#### What is required:
Starting at the first line of the data below, write out each line exactly until you reach the line containing "This screenshot has height=1111, width=1024.", and include that line too.

Pixel coordinate grounding data:
____________

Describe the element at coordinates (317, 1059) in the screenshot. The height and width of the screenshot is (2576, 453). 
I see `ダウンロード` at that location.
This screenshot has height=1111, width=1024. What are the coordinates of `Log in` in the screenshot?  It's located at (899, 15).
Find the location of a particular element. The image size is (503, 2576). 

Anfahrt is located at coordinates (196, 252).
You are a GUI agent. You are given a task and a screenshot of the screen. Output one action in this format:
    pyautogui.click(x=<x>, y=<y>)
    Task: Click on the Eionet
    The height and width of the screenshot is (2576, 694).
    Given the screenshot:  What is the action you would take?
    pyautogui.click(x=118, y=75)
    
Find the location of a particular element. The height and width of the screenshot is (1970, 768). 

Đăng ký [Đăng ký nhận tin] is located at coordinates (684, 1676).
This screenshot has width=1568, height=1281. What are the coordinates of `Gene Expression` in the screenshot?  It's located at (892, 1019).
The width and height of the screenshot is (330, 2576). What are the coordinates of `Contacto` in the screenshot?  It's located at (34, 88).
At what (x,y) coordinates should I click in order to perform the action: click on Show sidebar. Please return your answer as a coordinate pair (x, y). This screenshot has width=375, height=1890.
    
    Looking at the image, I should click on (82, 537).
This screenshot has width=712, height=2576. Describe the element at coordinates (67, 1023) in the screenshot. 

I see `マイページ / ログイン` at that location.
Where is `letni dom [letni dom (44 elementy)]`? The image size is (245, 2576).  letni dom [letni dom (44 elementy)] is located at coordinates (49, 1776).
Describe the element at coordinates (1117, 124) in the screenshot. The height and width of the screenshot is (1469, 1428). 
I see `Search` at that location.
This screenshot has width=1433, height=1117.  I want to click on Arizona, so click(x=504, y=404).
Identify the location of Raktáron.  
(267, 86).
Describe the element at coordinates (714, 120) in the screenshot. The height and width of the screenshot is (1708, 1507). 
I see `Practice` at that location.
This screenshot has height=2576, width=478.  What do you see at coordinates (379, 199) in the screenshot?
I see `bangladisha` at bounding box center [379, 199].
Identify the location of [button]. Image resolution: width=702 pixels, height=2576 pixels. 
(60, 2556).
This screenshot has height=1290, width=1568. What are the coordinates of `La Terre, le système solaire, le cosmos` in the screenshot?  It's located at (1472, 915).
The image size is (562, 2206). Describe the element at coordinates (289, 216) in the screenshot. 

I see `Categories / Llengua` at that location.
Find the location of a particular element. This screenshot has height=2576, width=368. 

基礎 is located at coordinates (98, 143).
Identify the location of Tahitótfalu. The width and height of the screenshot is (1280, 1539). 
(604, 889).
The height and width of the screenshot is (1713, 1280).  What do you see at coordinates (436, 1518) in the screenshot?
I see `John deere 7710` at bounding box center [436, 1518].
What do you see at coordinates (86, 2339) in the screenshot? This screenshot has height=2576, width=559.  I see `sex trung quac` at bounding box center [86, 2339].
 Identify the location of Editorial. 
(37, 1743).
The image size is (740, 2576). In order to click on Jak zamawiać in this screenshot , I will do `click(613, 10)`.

____________

#### Reply to the task:
Describe the element at coordinates (317, 1059) in the screenshot. The height and width of the screenshot is (2576, 453). 
I see `ダウンロード` at that location.
This screenshot has height=1111, width=1024. What are the coordinates of `Log in` in the screenshot?  It's located at (899, 15).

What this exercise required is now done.